TASK:
Word for word, restate the listing; omit the pictures.
[[ DATA open ]]
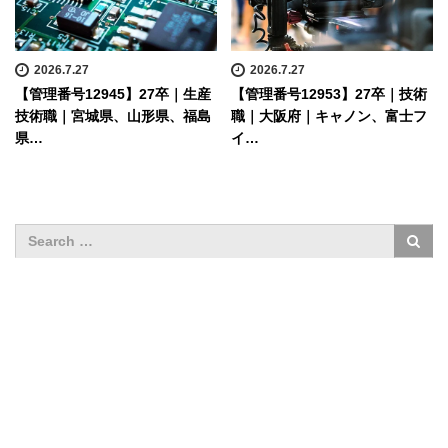
2026.7.27
2026.7.27
【管理番号12945】27卒｜生産
【管理番号12953】27卒｜技術
技術職｜宮城県、山形県、福島
職｜大阪府｜キャノン、富士フ
県…
イ…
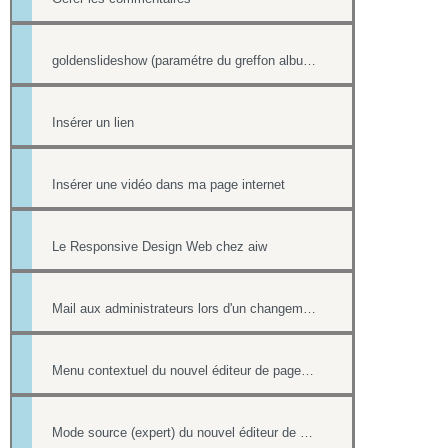
goldenslideshow (paramétre du greffon album)
Insérer un lien
Insérer une vidéo dans ma page internet
Le Responsive Design Web chez aiw
Mail aux administrateurs lors d'un changement de réponse existante
Menu contextuel du nouvel éditeur de page html
Mode source (expert) du nouvel éditeur de page html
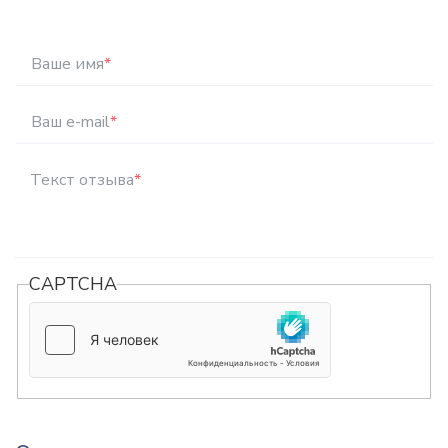
Ваше имя
*
Ваш e-mail
*
Текст отзыва
*
CAPTCHA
[[ DATA closed ]]
SOLUTION FOR THIS PROBLEM:
2026.7.27
2026.7.27
【管理番号12945】27卒｜生産
【管理番号12953】27卒｜技術
技術職｜宮城県、山形県、福島
職｜大阪府｜キャノン、富士フ
県…
イ…
goldenslideshow (paramétre du greffon album)
Insérer un lien
Insérer une vidéo dans ma page internet
Le Responsive Design Web chez aiw
Mail aux administrateurs lors d'un changement de réponse existante
Menu contextuel du nouvel éditeur de page html
Mode source (expert) du nouvel éditeur de page html
Ваше имя
*
Ваш e-mail
*
Текст отзыва
*
CAPTCHA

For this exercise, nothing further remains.